Extracted records below:
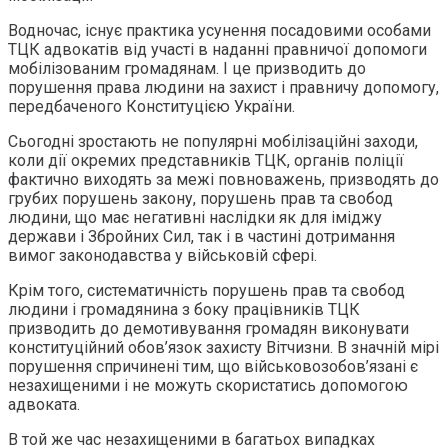
Водночас, існує практика усунення посадовими особами
ТЦК адвокатів від участі в наданні правничої допомоги
мобілізованим громадянам. І це призводить до
порушення права людини на захист і правничу допомогу,
передбаченого Конституцією України.
Сьогодні зростають не популярні мобілізаційні заходи,
коли дії окремих представників ТЦК, органів поліції
фактично виходять за межі повноважень, призводять до
грубих порушень закону, порушень прав та свобод
людини, що має негативні наслідки як для іміджу
держави і Збройних Сил, так і в частині дотримання
вимог законодавства у військовій сфері.
Крім того, систематичність порушень прав та свобод
людини і громадянина з боку працівників ТЦК
призводить до демотивування громадян виконувати
конституційний обов’язок захисту Вітчизни. В значній мірі
порушення спричинені тим, що військовозобов’язані є
незахищеними і не можуть скористатись допомогою
адвоката.
В той же час незахищеними в багатьох випадках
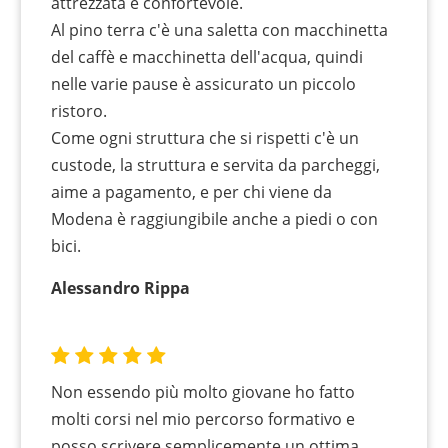
attrezzata e confortevole.
Al pino terra c'è una saletta con macchinetta
del caffè e macchinetta dell'acqua, quindi
nelle varie pause è assicurato un piccolo
ristoro.
Come ogni struttura che si rispetti c'è un
custode, la struttura e servita da parcheggi,
aime a pagamento, e per chi viene da
Modena è raggiungibile anche a piedi o con
bici.
Alessandro Rippa
Non essendo più molto giovane ho fatto
molti corsi nel mio percorso formativo e
posso scrivere semplicemente un ottima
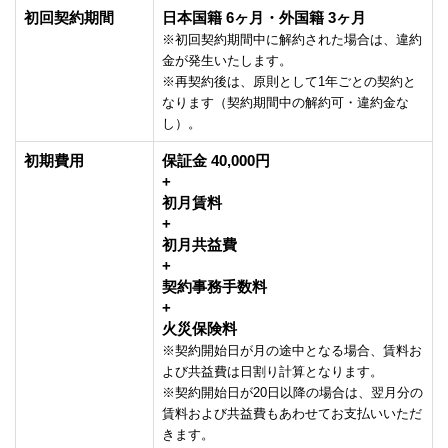
初回契約期間
日本国籍 6ヶ月・外国籍 3ヶ月
※初回契約期間中に解約された場合は、違約
金が発生いたします。
※再契約後は、原則として1年ごとの契約と
なります（契約期間中の解約可・違約金な
し）。
初期費用
保証金 40,000円
+
初月賃料
+
初月共益費
+
契約事務手数料
+
火災保険料
※契約開始日が月の途中となる場合、賃料お
よび共益費は日割り計算となります。
※契約開始日が20日以降の場合は、翌月分の
賃料および共益費もあわせてお支払いいただ
きます。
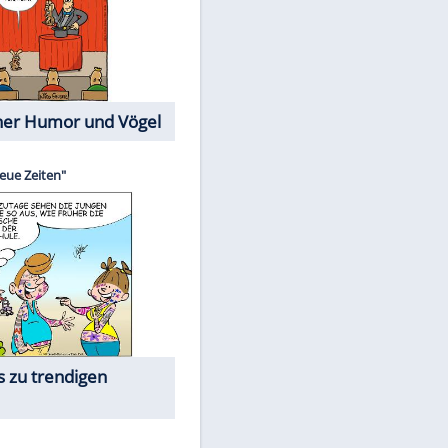
Cartoons mit wahren
Lebensgeschichten
Memo-Spiel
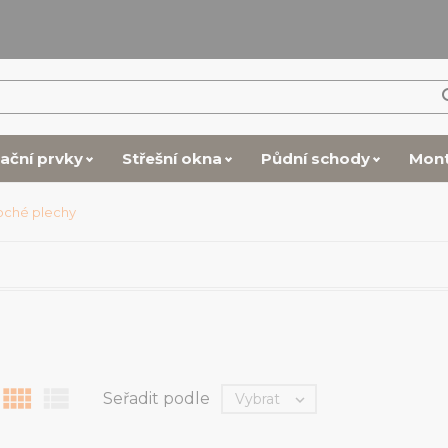
lační prvky
Střešní okna
Půdní schody
Mon
oché plechy


Seřadit podle
Vybrat

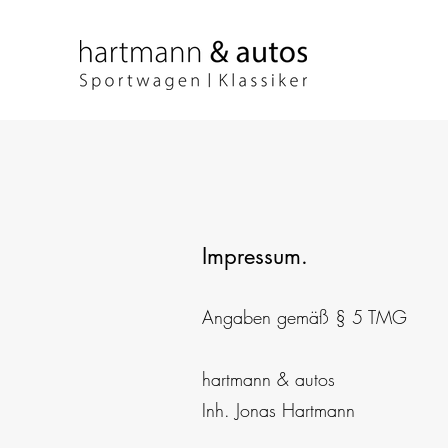
Impressum.
Angaben gemäß § 5 TMG
hartmann & autos
Inh. Jonas Hartmann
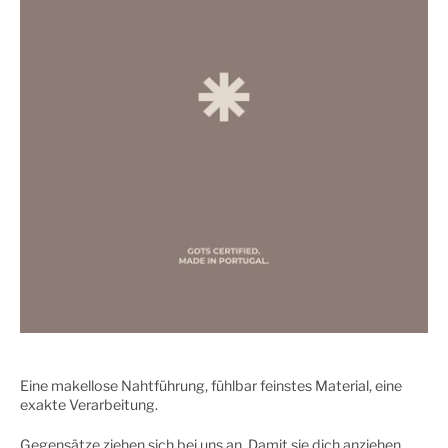
Eine makellose Nahtführung, fühlbar feinstes Material, eine
exakte Verarbeitung.
Gegensätze ziehen sich bei uns an. Damit sie dich anziehen.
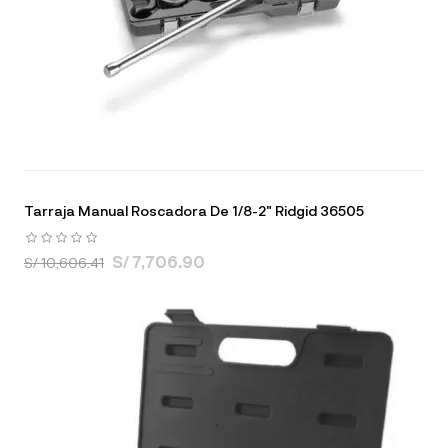
Tarraja Manual Roscadora De 1/8-2" Ridgid 36505
S/ 7,706.90
S/ 10,606.41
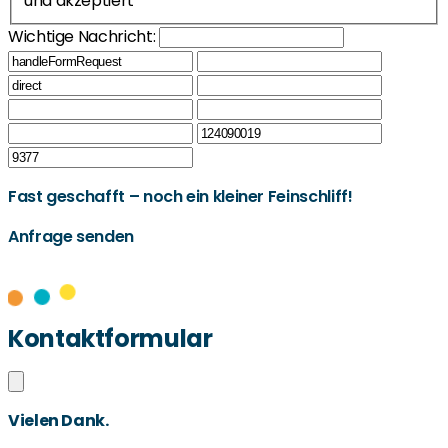
und akzeptiert
Wichtige Nachricht:
Fast geschafft – noch ein kleiner Feinschliff!
Anfrage senden
Kontaktformular
Vielen Dank.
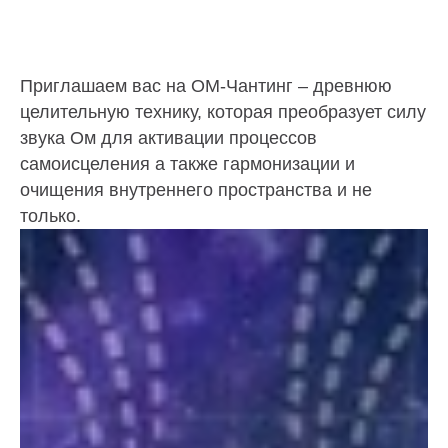
Приглашаем вас на ОМ-Чантинг – древнюю
целительную технику, которая преобразует силу
звука Ом для активации процессов
самоисцеления а также гармонизации и
очищения внутреннего пространства и не
только.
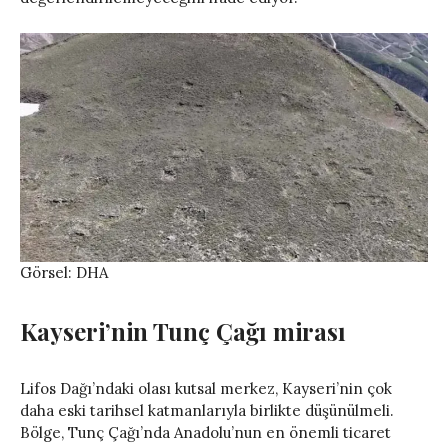
Görsel: DHA
Kayseri’nin Tunç Çağı mirası
Lifos Dağı’ndaki olası kutsal merkez, Kayseri’nin çok
daha eski tarihsel katmanlarıyla birlikte düşünülmeli.
Bölge, Tunç Çağı’nda Anadolu’nun en önemli ticaret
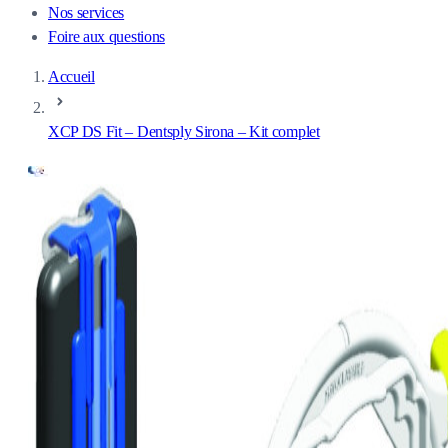
Nos services
Foire aux questions
Accueil
XCP DS Fit – Dentsply Sirona – Kit complet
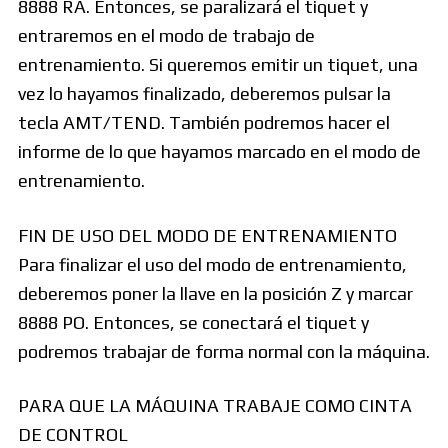
8888 RA. Entonces, se paralizará el tiquet y
entraremos en el modo de trabajo de
entrenamiento. Si queremos emitir un tiquet, una
vez lo hayamos finalizado, deberemos pulsar la
tecla AMT/TEND. También podremos hacer el
informe de lo que hayamos marcado en el modo de
entrenamiento.
FIN DE USO DEL MODO DE ENTRENAMIENTO
Para finalizar el uso del modo de entrenamiento,
deberemos poner la llave en la posición Z y marcar
8888 PO. Entonces, se conectará el tiquet y
podremos trabajar de forma normal con la máquina.
PARA QUE LA MÁQUINA TRABAJE COMO CINTA
DE CONTROL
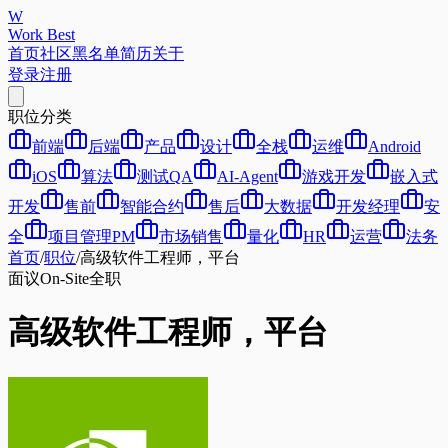
W
Work Best
首页
社区
黑名单
简历
关于
登录
注册
职位分类
前端
后端
产品
设计
全栈
运维
Android
iOS
算法
测试QA
AI-Agent
游戏开发
嵌入式
开发
售前
智能合约
售后
大数据
开发经理
安
全
项目管理PM
市场销售
量化
HR
运营
法务
首页
/
职位
/
高级软件工程师，平台
面议
On-Site
全职
高级软件工程师，平台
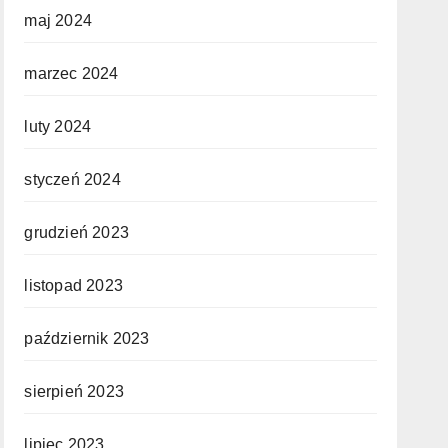
maj 2024
marzec 2024
luty 2024
styczeń 2024
grudzień 2023
listopad 2023
październik 2023
sierpień 2023
lipiec 2023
End of Extracted records.
> **Assigned task**
Starting at the first line of the records and stopping after the line with "передбаченого Конституцією України.", copy each line exactly; pictures stay out.

> **Result of this exercise**
Водночас, існує практика усунення посадовими особами
ТЦК адвокатів від участі в наданні правничої допомоги
мобілізованим громадянам. І це призводить до
порушення права людини на захист і правничу допомогу,
передбаченого Конституцією України.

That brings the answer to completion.